Saturday, November 07, 2009

Pumpkin Spice Ice Cream -- dairy-free

The weather's been so wonderfully warm here on the central coast of California -- perfect ice cream weather. Here's a delicious flavor from Lick It! Creamy Dreamy Vegan Ice Creams Your Mouth Will Love that's perfect for fall.

Pumpkin Spice Ice Cream

Makes 1 generous quart

You can cook a fresh pumpkin for this recipe if you like, but canned works just fine. You can also substitute puréed sweet potato or squash for the pumpkin. Try this ice cream topped with Whipped Orange-Cashew Cream (recipe follows).

 1 (14-ounce) can full-fat coconut milk

1 cup puréed cooked pumpkin

1/2 cup soymilk or other nondairy milk

1/2 cup maple syrup

1 1/2 teaspoons ground cinnamon

1 teaspoon vanilla extract

1/2 teaspoon ground nutmeg

1/4 teaspoon ground ginger 

Combine all of the ingredients in a blender and process until smooth.

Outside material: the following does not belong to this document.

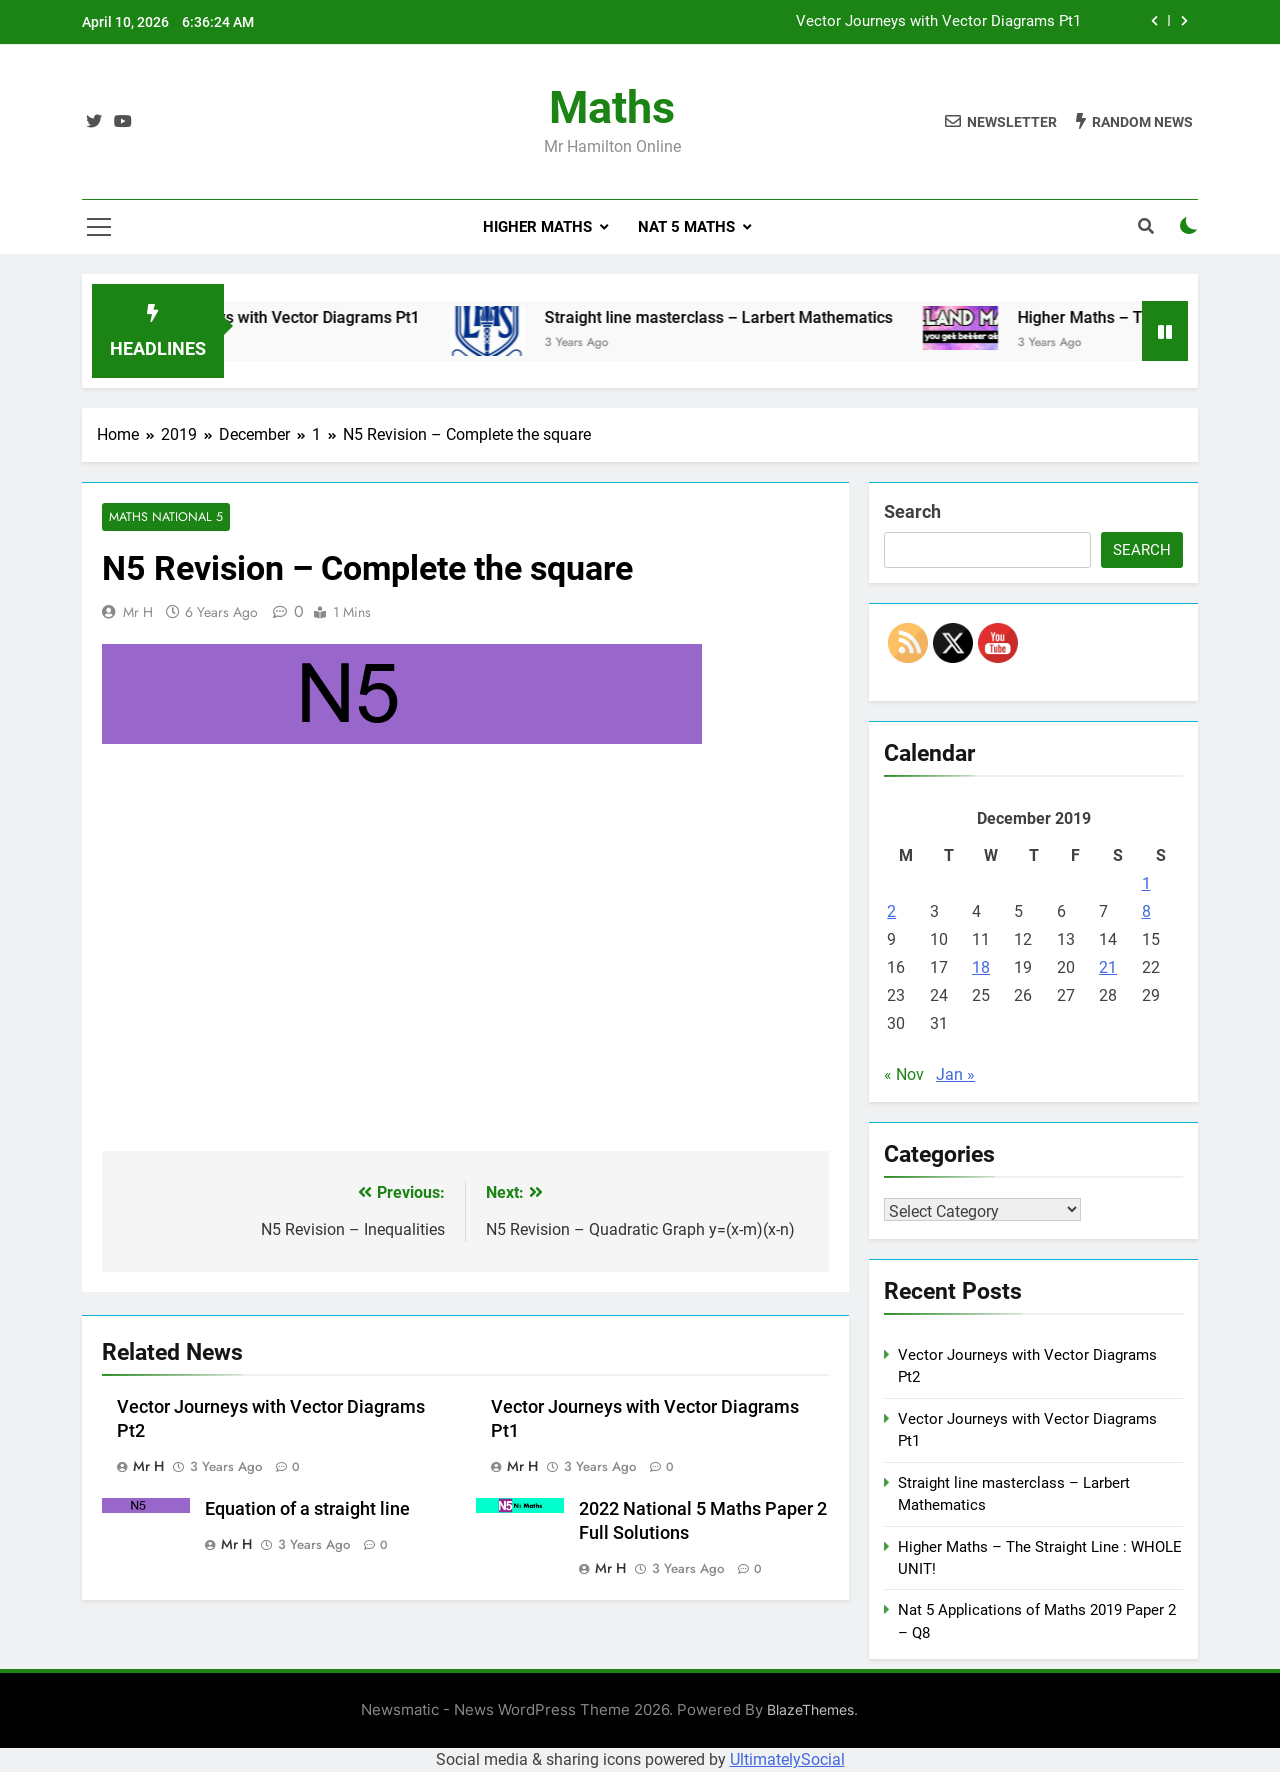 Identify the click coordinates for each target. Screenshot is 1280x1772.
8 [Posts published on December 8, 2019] (1146, 911)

Cover and chill in the refrigerator for at least 2 hours. Then freeze in an ice cream maker according to the manufacturer’s directions.

Whipped Cashew Cream

Makes 2 cups

Cashews are amazingly creamy and make a wonderful, thick topping similar to whipped cream.

1 1/2 cups raw cashews

1/2 cup rice milk

2 tablespoons maple syrup or agave syrup

2 teaspoons vanilla extract

Place the cashews in a blender and grind them into a powder. Add the rice milk, maple syrup, and vanilla extract and process until smooth. Chill in the refrigerator for 1 hour, or until cold and firm.

Whipped Orange-Cashew Cream: Add 1/8 teaspoon of orange extract along with the vanilla extract.

Thursday, November 05, 2009

rBST Milk

Dr. Samuel S. Epstein, Chairman of the Cancer Prevention Coalition, is criticizing a report claiming that milk from cows injected with the genetically engineered rBST is safe for the cows and the consumer. The report was written by paid consultants from rBST companies, including Monsanto. 

According to Epstein, rBST has about 20 toxic effects on cows including mastitis, and the pus from the mastitis infection along with the antibiotics used to treat it end up in our milk. He also says that some of the hormone ends up in the milk and is absorbed by the human body. He claims that rBST milk is chemically and nutritionally different than natural milk. Click here for more details on the report and Epstein's comments. 

If you consume dairy products, buy organic or at least rBST free. Boycott companies still allowing the use of genefically modified bovine growth hormone such as: Dreyer's, Breyer's, Edy's, Nestle, Haagen-Dazs, Klondike, and Good Humor. Better yet look for dairy-free options made from coconut milk, rice, almonds, or organic (GE-free) soy.